I like to use cellfun to build operations instead of loops, for example, if I have several sets of sensor data and each set has several columns (due to the many sensors in the set), this is very convenient using
numOfSensors = 5; numOfSets = 6; %% sample data preparation x = 1:100; y = rand(length(x), numOfSets*numOfSensors); yCell = mat2cell(y, 100, numOfSensors*ones(1,numOfSets)); % this is my sensor data scaleCell = num2cell(fliplr(cumsum(1:numOfSets))); yCell = cellfun(@(x, scale)x.*scale, yCell, scaleCell, 'unif', false); %% plot preparation nameCell = arrayfun(@(x)['sensor set ' num2str(x)], 1:numOfSets, 'unif', false); colorCell = num2cell(lines(numOfSets), 2)'; %% plot figure, hold all, set(gca, 'ColorOrder', [0 0 0], 'LineStyleOrder', {'-','--','-*','-.',':'}) h = cellfun(@(y, name, c)plot(x, y, 'linewidth', 1.5, 'displayName', name, 'color', c), yCell, nameCell, colorCell, 'unif', false); hh = cellfun(@(x)x(1), h, 'unif', false); legend([hh{:}])
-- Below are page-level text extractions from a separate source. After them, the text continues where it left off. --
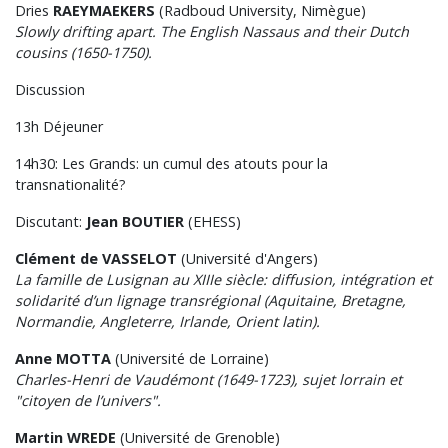
Dries
RAEYMAEKERS
(Radboud University, Nimègue)
Slowly drifting apart. The English Nassaus and their Dutch
cousins (1650-1750).
Discussion
13h Déjeuner
14h30: Les Grands: un cumul des atouts pour la
transnationalité?
Discutant:
Jean BOUTIER
(EHESS)
Clément de VASSELOT
(Université d'Angers)
La famille de Lusignan au XIIIe siècle: diffusion, intégration et
solidarité d’un lignage transrégional (Aquitaine, Bretagne,
Normandie, Angleterre, Irlande, Orient latin).
Anne MOTTA
(Université de Lorraine)
Charles-Henri de Vaudémont (1649-1723), sujet lorrain et
"citoyen de l’univers".
Martin WREDE
(Université de Grenoble)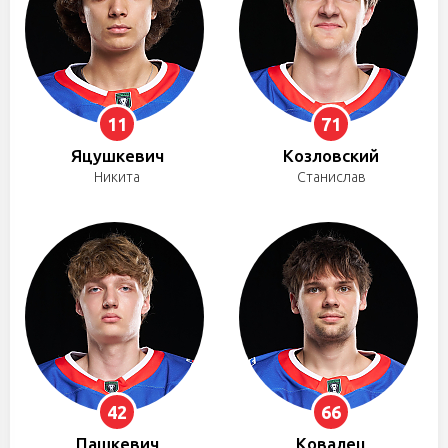
11
71
Яцушкевич
Козловский
Никита
Станислав
42
66
Пашкевич
Ковалец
instead of a loop. In this example, all data sets are presented, each data set in it has its own color and each sensor is on one data set with another linestyle. The legend is displayed only for each data set (note: this can also be done using hggroups).
Or a simpler use case - I again have an array of data cells and want to have a short view in it:
figure, hold all, cellfun(@plot,dataCell)
What is it, one line, very fast on the command line.
Another great use case is to compress large-sized numeric data using averages (), max (), min (), std (), etc., but you already mentioned that. This becomes even more important if the data does not have the same size.